When “Call of Duty” is More than a Game

November 11, 2010

2 minute read

Remembrance Day is a worthy and growing recognition of heroes past and present. Its prominence in our collective mindset is reinforced by daily news coverage of the many conflicts that continue around the globe. There is even a call to make it a statutory holiday in Canada. Regardless of your politics, recognizing what people have done and continue to do in the name of freedom is as important as it ever was.

Irony (or marketing) has put the release of a major war-based video game titled “Call of Duty: Black Ops” just two days before the day we remember those who actually were called to duty, and went… Youth who picked up a weapon instead of a game controller… young men and women who travelled to the other side of the world instead of downloading the latest game maps… soldiers who flew over enemy territory and got shot down, for real. Heroes like my Great Uncle, David Mackey.

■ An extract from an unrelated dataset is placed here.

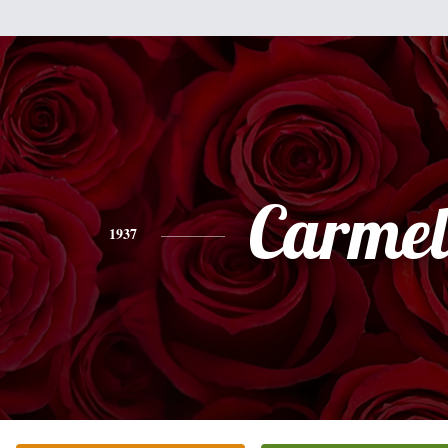
Carmel
1937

A tail gunner in a WWII Halifax bomber flying over Germany, David was shot down behind enemy lines and spent several harrowing days avoiding German patrols by hiding in ditches and fields. Eventually he surrendered and was a leader among his fellow POWs helping to maintain morale and distribute rations.

When pushed, David would recount his war experiences, with uncharacteristic emotion. In 2005 he joined fellow veterans who helped fund the restoration a vintage Halifax aircraft – like the one he was shot down in – recovered from the bottom of a Norwegian lake and now on display in Trenton Ontario.

When he passed away last year, we celebrated David’s life and his life story. One of the treasures on display at his funeral was the original German POW form, picture and all (shown here). It is a priceless memento preserved and made available for younger generations of our family to appreciate.

My great uncle’s story is only one among thousands – stories about heroism and sacrifice that continue to be written today. Stories worth remembering , and not just in November.

To every veteran of every war – thank you for your service.